Constructing a Filesystem from OS Compoenents

Most modern operating systems have a system for dividing the installed files into different named components. Each such component represents a subset of the files and directories that make up the operating system. Many Linux systems use either the RedHat package manager or the Debian package manager, but these are just two examples.

To make it easier to construct the filesystem needed to run a tool, we import entire OS components into Vesta and allow the user to simply give a list of OS component names which need to be in the filesystem. For example, on a Debian system in order to construct a filesystem needed to run the lexical analyzer generator flex, we would ask for:

  1. The OS component for flex itself
  2. The OS component for the m4 macro pre-processor (which recent versions of flex use)
  3. The OS component for the C run-time library

This can be done with a single function call:

   1 ./build_root(<"flex", "m4", "libc6">)

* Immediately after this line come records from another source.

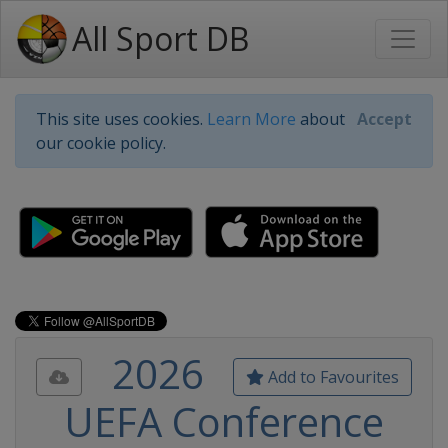
All Sport DB
This site uses cookies.
Learn More
about
Accept
our cookie policy.
2026
Add to Favourites
UEFA Conference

This is of course just one approach implemented on top of Vesta in the Vesta SDL language, but we do think it's a useful one. For more on this see std_env which describes the standard build environment.

Evaluator: -fsdeps

One of the Vesta evaluator's debug flags is "-fsdeps". This will print out one line for each dependency recorded by a filesystem access as a tool runs. Here's an example from the introduction to writing bridges:

% vmake -fsdeps
[...]
0/hostname: grep a
0/FS dependency: !/./root/.WD/grep
0/FS dependency: N/./root/bin/grep
0/FS dependency: !/./root/lib
0/FS dependency: !/./root/usr
0/Error: invoking _run_tool: [...]

The first character of each dependency path indicates what kind of operation the tool was performing:

In this case we can see that the tool looked for /.WD/grep and found that it didn't exist and then moved on to look for /bin/grep and used that file. It then looked for /lib which didn't exist and /usr which didn't exist, and then failed. (This example is specifically meant to illustrate what happens when you leave out certain key filesystem components like the loader and the C run-timw library.)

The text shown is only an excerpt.